1. The classification two classes of random points drawn from two different 2D Gaussian distributions.
2. The classification of euro banknotes as *regular* or *fake*, given 4 attributes of banknote images:
    * Variance of Wavelet Transformed image (continuous)
    * Skewness of Wavelet Transformed image (continuous)
    * Curtosis of Wavelet Transformed image (continuous)
    * Entropy of image (continuous)

Your model will be evaluated in terms of overall accuracy, given as the percentage of object classified correctly as either positive or negative.

For the banknote classification problem, you have only a subset of all the data. The missing data will be used to nominate the best classifier proposed by the different student groups.

To design your classifier, you can only use **(Integer) Linear Programming**. If you want to try after the lecture other approaches, I will be curious the hear about.

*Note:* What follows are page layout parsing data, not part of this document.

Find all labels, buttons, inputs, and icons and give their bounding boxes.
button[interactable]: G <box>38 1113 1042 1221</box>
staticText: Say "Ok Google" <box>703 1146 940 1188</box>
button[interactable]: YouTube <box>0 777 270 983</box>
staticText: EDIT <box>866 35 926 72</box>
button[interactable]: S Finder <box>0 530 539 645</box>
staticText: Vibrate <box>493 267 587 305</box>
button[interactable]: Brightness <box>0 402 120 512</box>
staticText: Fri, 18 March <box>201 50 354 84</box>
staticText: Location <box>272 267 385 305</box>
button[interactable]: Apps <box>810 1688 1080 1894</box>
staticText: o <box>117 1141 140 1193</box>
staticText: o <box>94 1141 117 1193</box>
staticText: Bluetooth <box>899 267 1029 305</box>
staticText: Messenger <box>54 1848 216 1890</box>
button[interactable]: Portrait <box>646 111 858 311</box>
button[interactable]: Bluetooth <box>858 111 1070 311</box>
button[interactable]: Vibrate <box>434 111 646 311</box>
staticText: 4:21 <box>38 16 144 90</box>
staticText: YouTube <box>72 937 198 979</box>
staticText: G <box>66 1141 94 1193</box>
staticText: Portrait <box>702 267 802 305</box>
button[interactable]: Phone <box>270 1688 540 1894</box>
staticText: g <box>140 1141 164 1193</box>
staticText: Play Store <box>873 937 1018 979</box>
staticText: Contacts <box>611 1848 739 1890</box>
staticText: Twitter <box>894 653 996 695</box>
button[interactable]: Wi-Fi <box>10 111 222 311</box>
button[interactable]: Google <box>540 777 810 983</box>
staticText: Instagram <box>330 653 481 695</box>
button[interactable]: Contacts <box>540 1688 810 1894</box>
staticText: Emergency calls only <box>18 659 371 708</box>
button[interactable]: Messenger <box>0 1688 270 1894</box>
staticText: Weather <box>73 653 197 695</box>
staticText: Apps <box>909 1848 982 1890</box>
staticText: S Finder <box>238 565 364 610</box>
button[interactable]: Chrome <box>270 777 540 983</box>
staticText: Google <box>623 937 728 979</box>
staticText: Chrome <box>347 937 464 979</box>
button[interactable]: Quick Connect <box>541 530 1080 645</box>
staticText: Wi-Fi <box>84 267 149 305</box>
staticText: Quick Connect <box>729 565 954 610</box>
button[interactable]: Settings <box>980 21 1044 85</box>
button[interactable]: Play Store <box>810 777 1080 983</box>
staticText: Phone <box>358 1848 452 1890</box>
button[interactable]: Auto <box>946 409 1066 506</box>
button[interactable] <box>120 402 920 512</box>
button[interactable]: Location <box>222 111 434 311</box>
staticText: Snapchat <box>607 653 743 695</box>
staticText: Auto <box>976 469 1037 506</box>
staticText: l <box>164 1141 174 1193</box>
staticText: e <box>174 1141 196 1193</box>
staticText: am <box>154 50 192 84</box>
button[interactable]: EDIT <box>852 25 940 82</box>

## 1. Gaussian samples in 2D
The first dataset is generated randomly with the following code, which generates a list of $3n$ points in the plane. The first $2n$ points have both coordinates with mean equal to 2.0 and standard deviations $d$ (=0.5 by default), and they belong to the first class; the remaining $n$ points have coordinates with mean equal to 2.0 and standard deviations $d$, and they belong to the second class.

In [None]:
import numpy as np

def Gaussian(n, mu, sigma):
    return np.random.normal(mu, sigma, (n, 2))

def RandomData(n, d=0.5):
    # To experiment with different random dataset, comment the following line
    np.random.seed(17)
    
    # Generate points
    As = Gaussian(2*n, 2, d)
    Bs = Gaussian(n, 4, d)       
    Xs = []
    Ys = []    
    for a in As:
        Xs.append(a)
        Ys.append(0) # First class
    for a in Bs:
        Xs.append(a)
        Ys.append(1) # Second class
        
    return Xs, Ys

Xs, Ys = RandomData(50, 0.75)

print(Xs[0], Ys[0])

In practice, you have generated $m$ points $x_i$ with labels $y_i$, such that the points with $y_i=0$ belongs to the first class, and the point $y_i=1$ belongs to the second class.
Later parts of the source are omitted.